В сентябре 1990 года вы помогли организовать свадьбу Иосифа и Марии в Швеции. Почему он решил справить свадьбу в Швеции, а не в Америке или в Италии?
— Потому что они хотели это сделать тайно. Кроме того, они в это время находились в Швеции, им это было просто удобно. Это была гражданская свадьба.
Вам не кажется, что Иосиф боялся быть как все в повседневной жизни?
Ну да. Это такая экзистенциальная неуклюжесть. Но на свадьбе он был счастлив, он был по уши влюблен.
Иосиф утверждал, что жизнь в иностранной среде помогает обрести лучшее знание самого себя. Насколько хорошо знал сам себя Бродский?
Пожалуй, он знал себя хорошо. Я понимаю, что вы имеете в виду: на чужбине ты гол, все снимается, все знакомства, связи.
Что вызывало у него депрессию? Что его могло привести в дурное настроение?
Его здоровье главным образом. И некоторые люди. Я ему говорил, что есть люди, с которыми не хочется встречаться, которые тебе просто противны. "Ох, — он говорит, — даже находиться с такими людьми в той же комнате не могу. Я тогда просто ухожу". Он мог не прийти, если знал, что будет кто-то неприятный ему. Но он был несправедлив иногда в своей неприязни так же, как он мог излишне обожать людей.

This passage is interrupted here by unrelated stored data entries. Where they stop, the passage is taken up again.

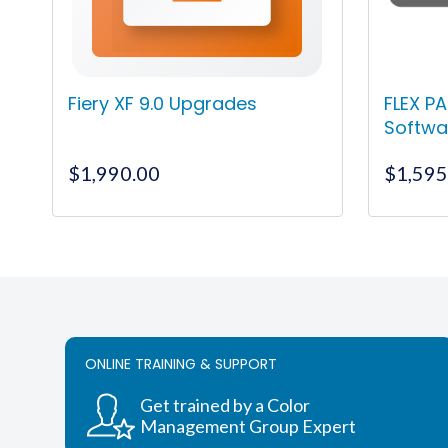
Fiery XF 9.0 Upgrades
FLEX PA
Softwa
$
1,990.00
$
1,595
This
product
has
multiple
variants.
The
ONLINE TRAINING & SUPPORT
options
may
Get trained by a Color
be
Management Group Expert
chosen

Почему Иосифу так и не удалось стать западным человеком? Он мог быть груб с друзьями, тем более со знакомыми, быть необязательным и высокомерным. Англичанин, например, так не может себя вести ни в какой ситуации.
Да-да, это факт.
Но как нам объяснить этот факт? Во всем другом, во взглядах на мир, в поэзии, в направлении мыслей он вел себя как русский европеец, а в личном поведении он оставался просто русским, если не сказать, советским человеком.
Да-да, это действительно очень интересно. Он первый русский, который принимал участие в литературной жизни Запада, первый после Набокова. Я имею в виду тот факт, что он родился в России и стал частью западной литературы главным образом потому, что стал писать на английском. Он принимал участие в дискуссиях, в конгрессах. Я думаю, что в некотором отношении он не жаловал западную манеру поведения, некоторую ее неискренность, ненастоящие отношения людей: слишком много "культуры". Одновременно он обожал эту культуру. Родившийся в Советском Союзе, то есть на периферии, всегда испытывает некоторое чувство неуверенности в поведении, живя на Западе. Он иногда меня спрашивал, как одеться, например.
По вашим наблюдениям, христианином или. иудеем был Бродский?
Он человек христианской цивилизации. Здесь он очень похож на Мандельштама. Я как раз писал об этом в статье о Бродском, что для него христианство — это не религия, а цивилизация. Я думаю, что быть евреем — это значит всегда быть евреем в каком-то отношении. Он был еврей, но когда ему говорили, что вы еврей и вы должны приехать в Израиль, он отказывался и, как известно, никогда в Израиле не бывал — именно потому, что он боялся, что там могут использовать именно эту сторону его личности.
Тем не менее в своих интервью он говорит, что предпочитает Ветхий Завет Новому Завету и иудаизм для него "более привлекателен, чем новозаветное христианство". Чем вы объясняете противоречие между этим признанием и тем фактом, что до конца дней своих он посвящал рождению Христа ежегодное стихотворение?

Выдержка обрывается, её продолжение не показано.